Courtesy of Reuters Health
According to a study in this week's Pediatrics, the FDA looked at an acid reflux drug called lansoprazole (sold as Prevacid) due to concerns about efficacy and safety in infants.
The medication is not indicated for children younger than one, and studies show it has no effect in that age group. Yet doctors wrote 358,000 prescriptions for the drug to babies under one in 2010.
Dr. Eric Hassall, a pediatric gastroenterologist at the California Pacific Medical Center, said the number reflects rampant overuse of acid drugs in infants.
"These drugs work very well when they are prescribed for the right indication," he told Reuters Health. "But in infants they are very seldom indicated."
He added that stomach acid is the first defense against many infections and blocking it even for part of the day will raise children's risk of pneumonia and stomach infections.
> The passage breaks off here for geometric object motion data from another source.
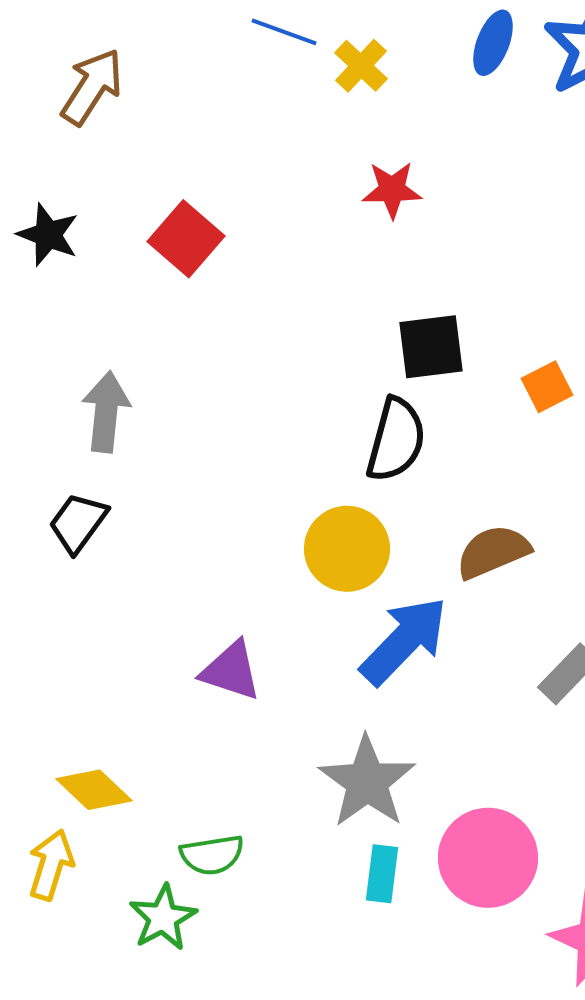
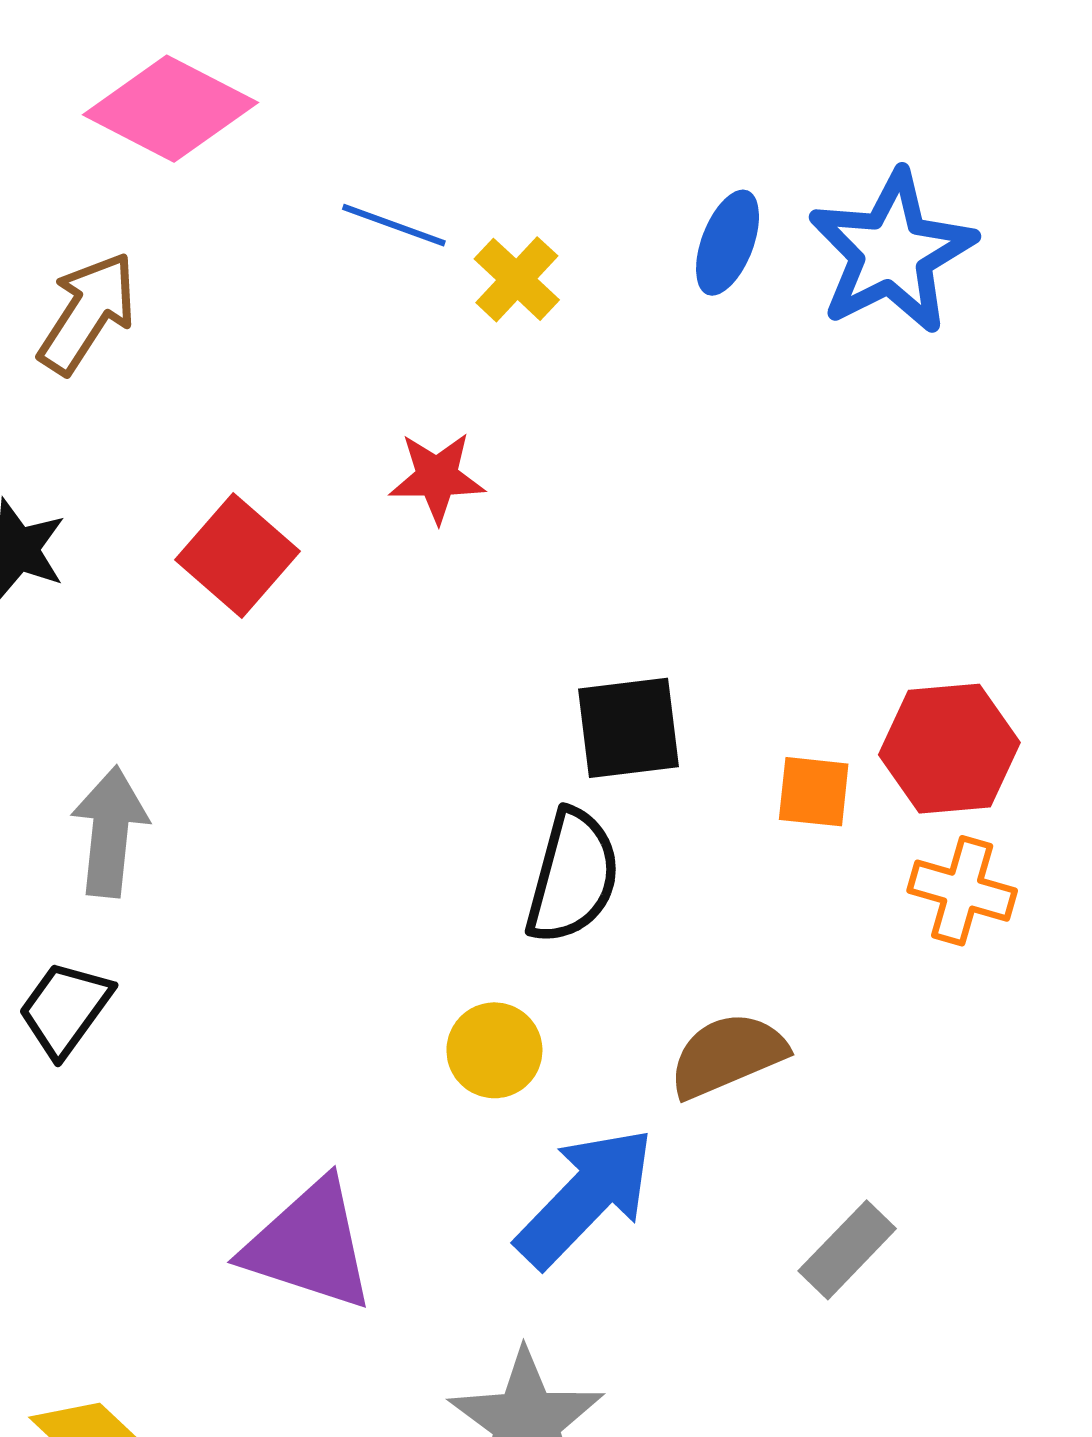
red star: (392, 190) -> (437, 477), moved
orange square: (547, 387) -> (814, 792), turned 33
yellow circle: (347, 549) -> (494, 1050), size x0.7
purple triangle: (231, 671) -> (309, 1245), size x1.4

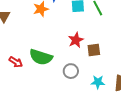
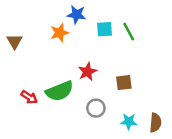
red star: (76, 40) -> (87, 72), moved
green semicircle: (41, 57) -> (60, 91), turned -40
"My concern is that we are unnecessarily exposing infants to infectious and nutritional complications," Hassall said. "Doctors are too quick to prescribe and parents are very quick to demand, and this is of course driven by consumer advertising."
"I would advise parents that if their child is growing and developing normally despite spitting up, they should resist the urge to give the child a medical diagnosis and administer prescription medications," he added. "If their child is excessively irritable or otherwise unwell, they should seek medical consultation."